## ACTION ITEM
Pull every line with "auch" from the data.

[Dataset entries]
Content starts

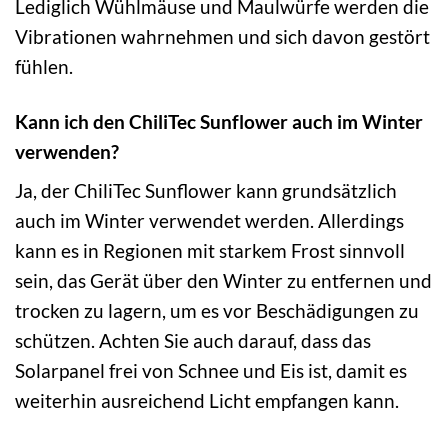
Lediglich Wühlmäuse und Maulwürfe werden die
Vibrationen wahrnehmen und sich davon gestört
fühlen.
Kann ich den ChiliTec Sunflower auch im Winter
verwenden?
Ja, der ChiliTec Sunflower kann grundsätzlich
auch im Winter verwendet werden. Allerdings
kann es in Regionen mit starkem Frost sinnvoll
sein, das Gerät über den Winter zu entfernen und
trocken zu lagern, um es vor Beschädigungen zu
schützen. Achten Sie auch darauf, dass das
Solarpanel frei von Schnee und Eis ist, damit es
weiterhin ausreichend Licht empfangen kann.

Content ends

## ANSWER
Kann ich den ChiliTec Sunflower auch im Winter
auch im Winter verwendet werden. Allerdings
schützen. Achten Sie auch darauf, dass das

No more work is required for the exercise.